#### About this exercise:
Write out every record below exactly as it stands, leaving the pictures out.
Start of Block
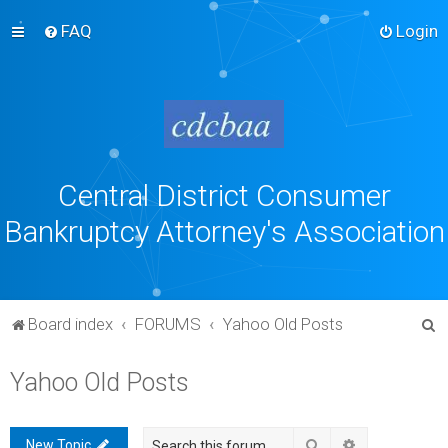
FAQ
Login
Central District Consumer
Bankruptcy Attorney's Association
S
Board index
FORUMS
Yahoo Old Posts
e
Yahoo Old Posts
a
r
c
Search
Advanced sea
New Topic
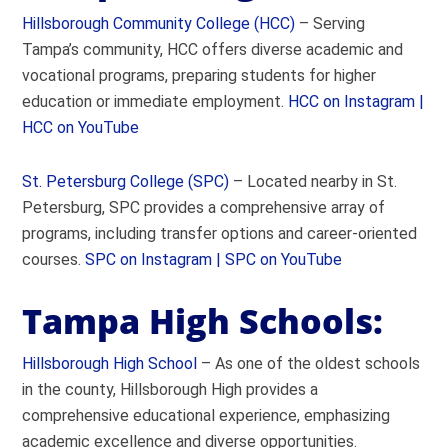
Hillsborough Community College (HCC)
– Serving
Tampa’s community, HCC offers diverse academic and
vocational programs, preparing students for higher
education or immediate employment.
HCC on Instagram |
HCC on YouTube
St. Petersburg College (SPC)
– Located nearby in St.
Petersburg, SPC provides a comprehensive array of
programs, including transfer options and career-oriented
courses.
SPC on Instagram |
SPC on YouTube
Tampa High Schools:
Hillsborough High School
– As one of the oldest schools
in the county, Hillsborough High provides a
comprehensive educational experience, emphasizing
academic excellence and diverse opportunities.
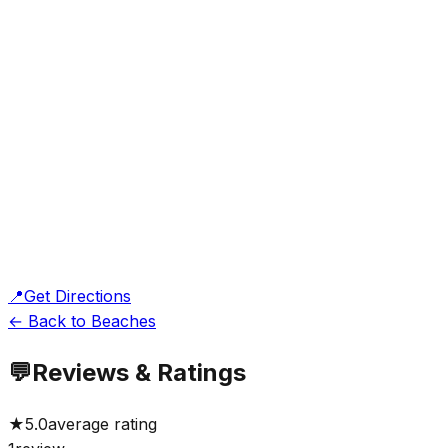
📍
Get Directions
← Back to Beaches
💬
Reviews & Ratings
★
5.0
average rating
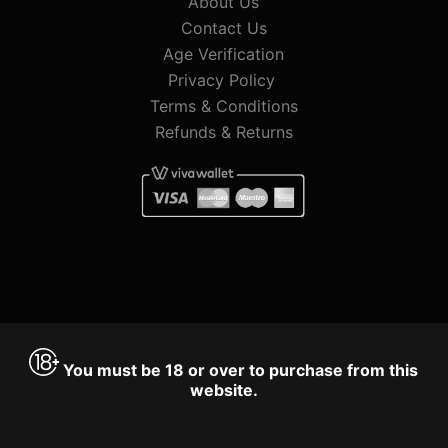
About Us
Contact Us
Age Verification
Privacy Policy
Terms & Conditions
Refunds & Returns
You must be 18 or over to purchase from this
website.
End of Block
#### Output below:
FAQ
Login
Central District Consumer
Bankruptcy Attorney's Association
S
Board index
FORUMS
Yahoo Old Posts
e
Yahoo Old Posts
a
r
c
Search
Advanced sea
New Topic
Hillsborough Community College (HCC)
– Serving
Tampa’s community, HCC offers diverse academic and
vocational programs, preparing students for higher
education or immediate employment.
HCC on Instagram |
HCC on YouTube
St. Petersburg College (SPC)
– Located nearby in St.
Petersburg, SPC provides a comprehensive array of
programs, including transfer options and career-oriented
courses.
SPC on Instagram |
SPC on YouTube
Tampa High Schools:
Hillsborough High School
– As one of the oldest schools
in the county, Hillsborough High provides a
comprehensive educational experience, emphasizing
academic excellence and diverse opportunities.
📍
Get Directions
← Back to Beaches
💬
Reviews & Ratings
★
5.0
average rating
About Us
Contact Us
Age Verification
Privacy Policy
Terms & Conditions
Refunds & Returns
You must be 18 or over to purchase from this
website.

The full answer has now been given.